A: I serve my clients by helping them review, plan and watch over their short and long-term financial and retirement goals. I assist my clients by helping them develop a sound budget, a savings and investing plan and also assist them in ensuring their financial household is in order. If one component (such as estate or tax planning) is not being serviced properly, I can assist by building out a team that can work together with them and their family to achieve their goals in a way that adheres to their specific needs, wants and desires.
Q: When looking for a Financial Advisor, what are some of the traits or skills that an athlete should focus on?
A: I feel that an athlete needs to focus on finding someone that they can build a long-term relationship with from day 1. An advisor is part of the athletes "team" and needs to have a defined role or position on this team to help ensure the "team" is successful. As the advisor to my current and future athletes, I strive to help them keep a long-term vision when it comes to savings and investing. This allows them to focus more on their sport, while knowing they have a professional that is looking out for their best interest at all times.
The strong relationship I build with my athletes enables me to watch them grow as people as well as professionals.
Q: What advice would you give to a young athlete about their financial planning?
A: The biggest advice I would give to any athlete is to be smart with your decisions. When it comes to an athlete, their career (and high earnings potential) can be shorter than an average person. Given this potential shorter time frame, an athlete needs to make smart decisions on what they spend their money on as well as how they save and invest it. An investment can mean many things but helping them make an informed and emotionless decision is very valuable. I have never had a client say they saved too much; however, I have seen many who feel they didn’t save enough!
Q: In your experience, what are some of the "Do's" and "Don't" that you have seen athletes do during your time working directly with them?
A: In my career, the biggest things that I have seen athletes struggle with is "what is a good investment?" These individuals are suddenly thrust into a new "world" that brings with it many benefits and challenges. With this comes many options brought to them by family, friends, and outsiders. If they have someone they can consult to help strip out the emotion and help them see the potential investment as something real, it can help them make a sound, thorough decision that they are comfortable making.
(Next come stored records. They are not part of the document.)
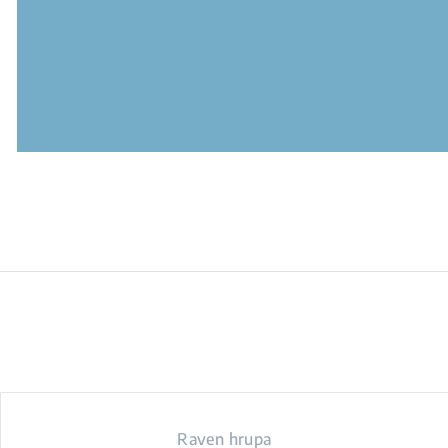
Raven hrupa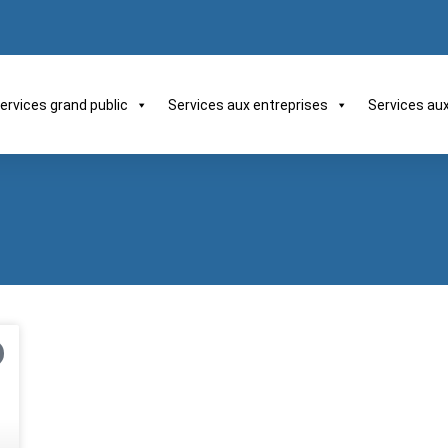
ervices grand public
Services aux entreprises
Services au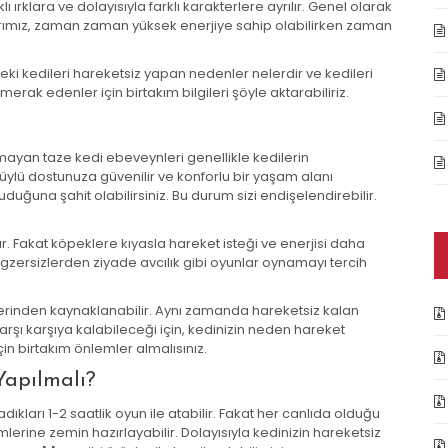
lı ırklara ve dolayısıyla farklı karakterlere ayrılır. Genel olarak
tlarımız, zaman zaman yüksek enerjiye sahip olabilirken zaman
Peki kedileri hareketsiz yapan nedenler nelerdir ve kedileri
erak edenler için birtakım bilgileri şöyle aktarabiliriz.
nmayan taze kedi ebeveynleri genellikle kedilerin
üylü dostunuza güvenilir ve konforlu bir yaşam alanı
uğuna şahit olabilirsiniz. Bu durum sizi endişelendirebilir.
dır. Fakat köpeklere kıyasla hareket isteği ve enerjisi daha
gzersizlerden ziyade avcılık gibi oyunlar oynamayı tercih
erinden kaynaklanabilir. Aynı zamanda hareketsiz kalan
arşı karşıya kalabileceği için, kedinizin neden hareket
n birtakım önlemler almalısınız.
Yapılmalı?
adıkları 1-2 saatlik oyun ile atabilir. Fakat her canlıda olduğu
mlerine zemin hazırlayabilir. Dolayısıyla kedinizin hareketsiz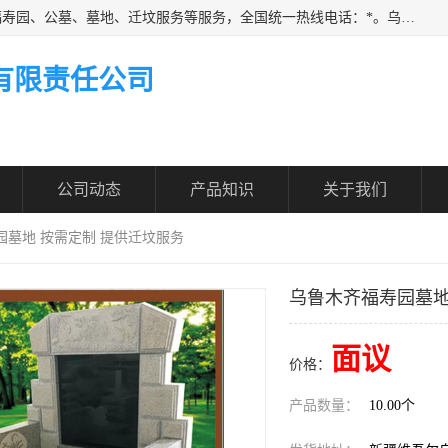
乌鲁木齐福寿家园商务咨询服务有限公司从事：殡葬服务、福寿园、公墓、墓地、迁坟服务等服务，全国统一热线电话：*。乌鲁木齐福寿家园商务咨询服务有限公司提供多种一条龙服务套餐，满足各阶层的实际需求。实实在在做到省心、省力、省钱。
有限责任公司
公司动态
产品知识
关于我们
园墓地 按需定制 提供迁坟服务
乌鲁木齐福寿园墓地
面议
价格：
产品数量：
10.00个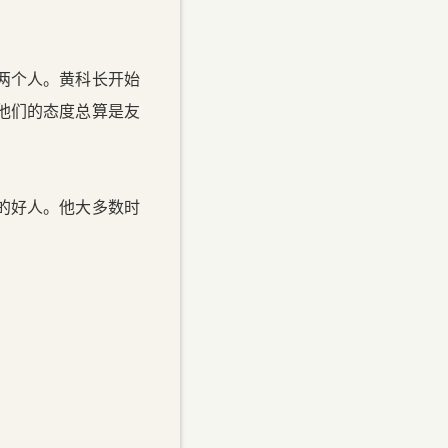
两个人。黄科长开始
他们的态度总算是友
的好人。他大多数时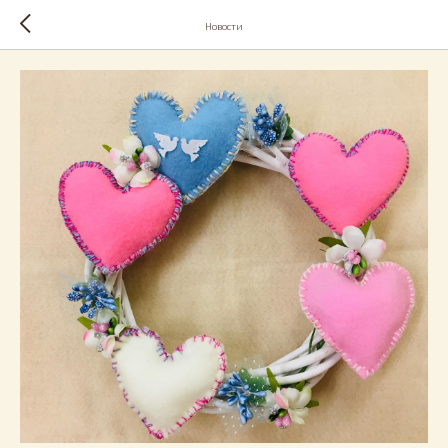
Новости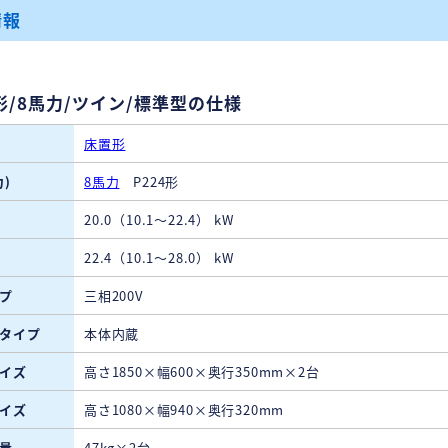
情報
形/8馬力/ツイン/標準型の仕様
床置形
)
8馬力
P224形
20.0（10.1～22.4） kW
22.4（10.1～28.0） kW
プ
三相200V
タイプ
本体内蔵
イズ
高さ1850×幅600×奥行350mm×2台
イズ
高さ1080×幅940×奥行320mm
量
47kg×2台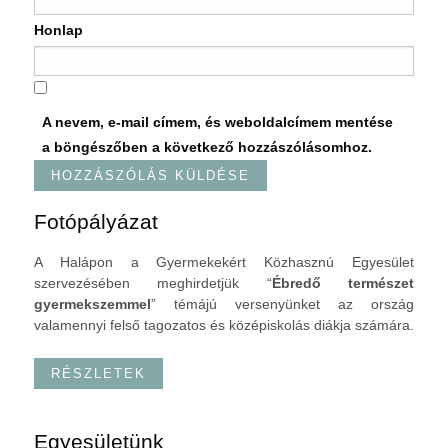
Honlap
A nevem, e-mail címem, és weboldalcímem mentése
a böngészőben a következő hozzászólásomhoz.
Fotópályázat
A Halápon a Gyermekekért Közhasznú Egyesület
szervezésében meghirdetjük “
Ébredő természet
gyermekszemmel
” témájú versenyünket az ország
valamennyi felső tagozatos és középiskolás diákja számára.
RÉSZLETEK
Egyesületünk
The biggest "Do" that I would suggest is to start your savings and investing plan as early as possible. Tomorrow is potentially too late. Start now, even if small, so that you have as much time as possible to watch it grow. The one big thing that I can not enhance or replace is time. Take advantage of the time you have! As for a "Don’t" I would have to say-don’t jump at the opportunities presented to you without talking it out with someone you trust. Many investors (including athletes) allow emotion to clog up their decision-making process. Ensure you are making an investment that is good for your in terms of risk being taken, time horizon before any potential "return" and also that you can afford. I am here to help my athletes make sound decisions but ultimately I am only able to provide advice and counsel. If you make smart, well-informed decisions from the start, your potential for success, in the long run, is much easier to predict.
Q: What does "Living Frugal" mean to you?
A: Living "frugal" to me means living within your means. If you don’t have it to spend, don’t spend it! Athletes are accustomed to "game plans." If your game plan is long-term, focused on tomorrow not today and one with you have a strong advisor, your chances of winning go up! It’s a straightforward, yet important concept!